L'enjeu dépasse la seule question matérielle. ALOHA a permis de démocratiser la collecte de démonstrations pour l'apprentissage par imitation, mais sa faible puissance le cantonne a des taches légères et lentes, incompatibles avec la manipulation d'objets lourds ou les mouvements rapides. En repoussant ces limites tout en gardant un cout de construction comparable, MEVION ouvre la collecte de données a des taches jusqu'ici hors de portée des plateformes bas cout: manipulation d'objets pesants, gestes dynamiques, cycles rapides. Pour les laboratoires qui entrainent des modèles de type VLA ou des politiques d'imitation, cela signifie un accès a des jeux de données plus diversifies sans recourir a des bras industriels couteux. C'est un signal notable dans la course mondiale aux modèles fondamentaux pour la robotique, ou la qualité et la variété des démonstrations collectées conditionnent directement les capacités des modèles entraines derrière.

ALOHA, popularise notamment via les travaux sur l'apprentissage par imitation fine (ACT), s'est impose depuis plusieurs années comme la référence open source pour la téléopération bimanuale a bas cout, repris par de nombreux laboratoires et startups robotiques a travers le monde.
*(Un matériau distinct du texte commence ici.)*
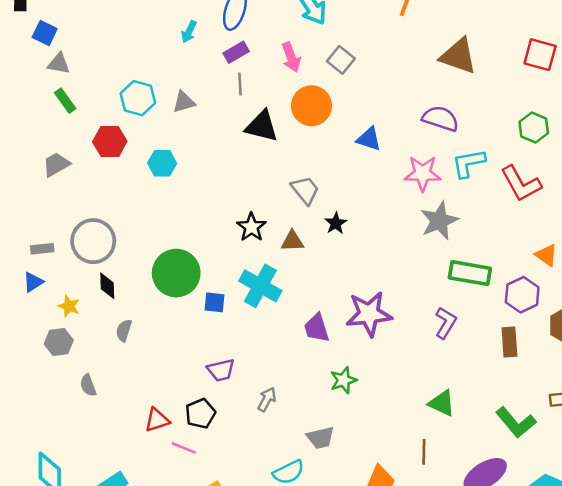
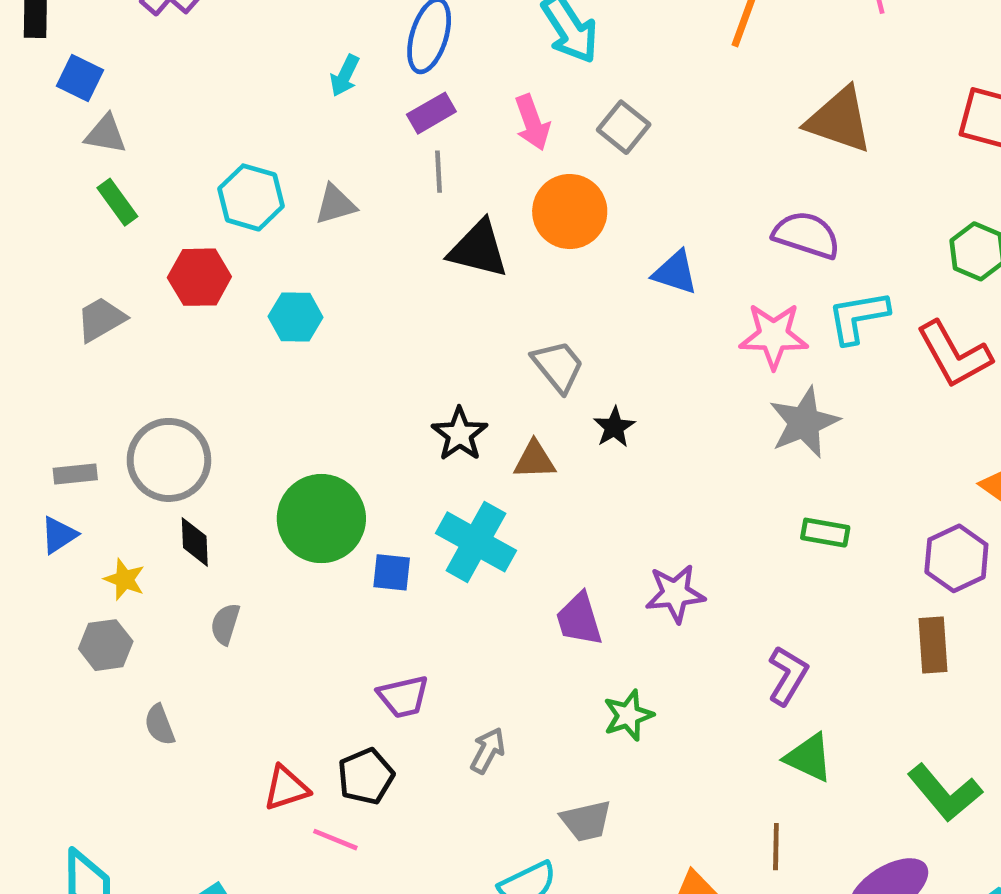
green rectangle: (470, 273) -> (825, 533), moved, size x0.6
purple star: (369, 314) -> (675, 594), size x0.7
purple L-shape: (446, 323) -> (788, 676), moved

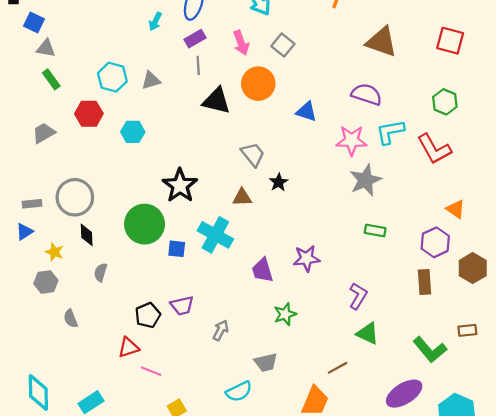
black star: (460, 434) -> (180, 185), moved, size x1.4
black pentagon: (366, 776) -> (148, 315), moved
brown line: (776, 847) -> (338, 368), moved, turned 60

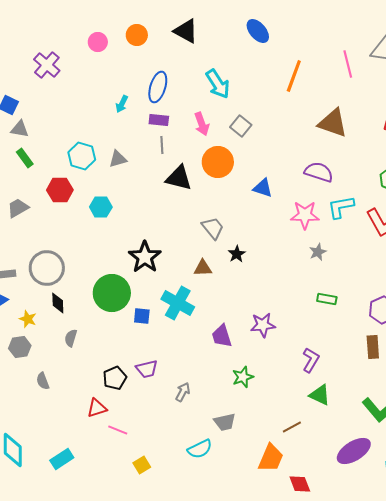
purple rectangle: (195, 39) -> (159, 120), turned 36
gray star: (365, 180) -> (318, 252), size x0.6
MEVION s'inscrit dans sa continuité directe en visant le même public, chercheurs et petites équipes a budget limite, mais en s'attaquant frontalement au principal reproche adresse a ALOHA: son incapacité a générer des données pour des taches nécessitant force et vitesse. En publiant intégralement le matériel et le code, les auteurs misent sur une adoption communautaire comparable a celle d'ALOHA. Reste a voir si MEVION s'imposera comme un standard alternatif ou complémentaire, alors que la demande en données de démonstration de qualité s'intensifie avec la multiplication des modèles fondamentaux pour la manipulation robotique.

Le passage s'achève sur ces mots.